Kate was getting closer.

  With a growing sense of exhilaration, she flew the WormCam viewpoint alongside Collins and Popov as they traveled across Moscow—by bus, by subway, in cars and by foot, even through a snowstorm. She glimpsed the Kremlin and the old, ugly KGB building, as if this was some virtual tourist adventure.

  But the poverty of the place was striking. Despite his choice of profession, Collins was an archetypal American abroad; Kate saw his mounting frustration with mobile phone dropouts, his amazement at seeing subway ticket vendors using abacuses to compute change, his disgust at the filth he encountered in public toilets, his disbelieving impatience when he tried to call up the Search Engine and received no reply.

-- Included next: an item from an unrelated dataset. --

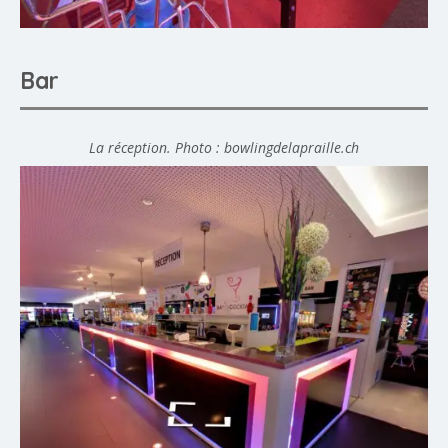
Bar
La réception. Photo : bowlingdelapraille.ch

  She felt a profound relief when Collins reached a small suburban Moscow airport and boarded a light plane, and she was able to initiate the system she thought of as the autopilot.

  Here in the gloom of the Wormworks, sitting before a SoftScreen, she was flying the viewpoint using a joystick and some intelligent supporting software. Ingenious though the system was, ghosting a person's movements through a foreign city was intense, unforgiving work; a single slip of concentration could unravel hours of labor.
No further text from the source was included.